Set down all of the entries below word for word, with the pictures left out.
*** Opening of RECORDS PROVIDED ***
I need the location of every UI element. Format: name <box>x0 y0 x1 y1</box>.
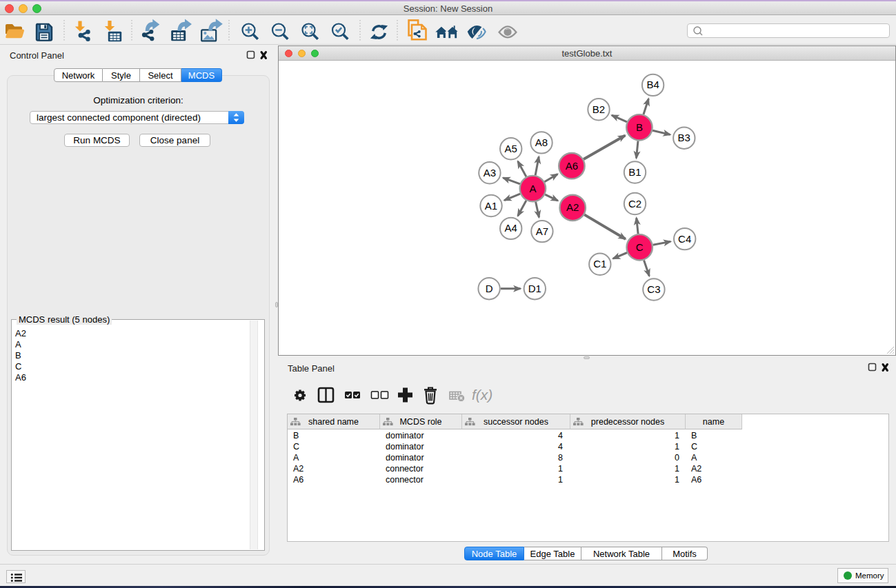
svg-text:C: C <box>636 241 644 253</box>
svg-text:A2: A2 <box>566 201 579 213</box>
svg-text:f(x): f(x) <box>472 387 492 403</box>
svg-text:A6: A6 <box>566 160 578 172</box>
svg-text:C1: C1 <box>593 258 606 270</box>
svg-text:A: A <box>529 183 536 194</box>
svg-text:D: D <box>486 283 493 294</box>
svg-text:A1: A1 <box>485 200 497 212</box>
svg-text:D1: D1 <box>528 283 541 294</box>
svg-text:B2: B2 <box>593 103 605 115</box>
svg-text:A3: A3 <box>484 167 496 179</box>
svg-text:A4: A4 <box>505 222 517 234</box>
svg-text:A8: A8 <box>535 136 548 148</box>
svg-text:B: B <box>636 121 643 133</box>
svg-text:C2: C2 <box>628 198 641 210</box>
svg-text:C4: C4 <box>678 233 691 245</box>
svg-text:C3: C3 <box>647 283 660 295</box>
svg-text:A7: A7 <box>536 225 548 237</box>
svg-text:B1: B1 <box>628 166 641 178</box>
svg-text:A5: A5 <box>505 143 517 154</box>
svg-text:B3: B3 <box>678 132 690 143</box>
svg-text:B4: B4 <box>646 79 659 90</box>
*** Close of RECORDS PROVIDED ***
▶ ANSWER AREA:
I need the location of every UI element. Format: name <box>x0 y0 x1 y1</box>.
svg-text:C: C <box>636 241 644 253</box>
svg-text:A2: A2 <box>566 201 579 213</box>
svg-text:f(x): f(x) <box>472 387 492 403</box>
svg-text:A6: A6 <box>566 160 578 172</box>
svg-text:C1: C1 <box>593 258 606 270</box>
svg-text:A: A <box>529 183 536 194</box>
svg-text:D: D <box>486 283 493 294</box>
svg-text:A1: A1 <box>485 200 497 212</box>
svg-text:D1: D1 <box>528 283 541 294</box>
svg-text:B2: B2 <box>593 103 605 115</box>
svg-text:A3: A3 <box>484 167 496 179</box>
svg-text:A4: A4 <box>505 222 517 234</box>
svg-text:A8: A8 <box>535 136 548 148</box>
svg-text:B: B <box>636 121 643 133</box>
svg-text:C2: C2 <box>628 198 641 210</box>
svg-text:C4: C4 <box>678 233 691 245</box>
svg-text:C3: C3 <box>647 283 660 295</box>
svg-text:A7: A7 <box>536 225 548 237</box>
svg-text:B1: B1 <box>628 166 641 178</box>
svg-text:A5: A5 <box>505 143 517 154</box>
svg-text:B3: B3 <box>678 132 690 143</box>
svg-text:B4: B4 <box>646 79 659 90</box>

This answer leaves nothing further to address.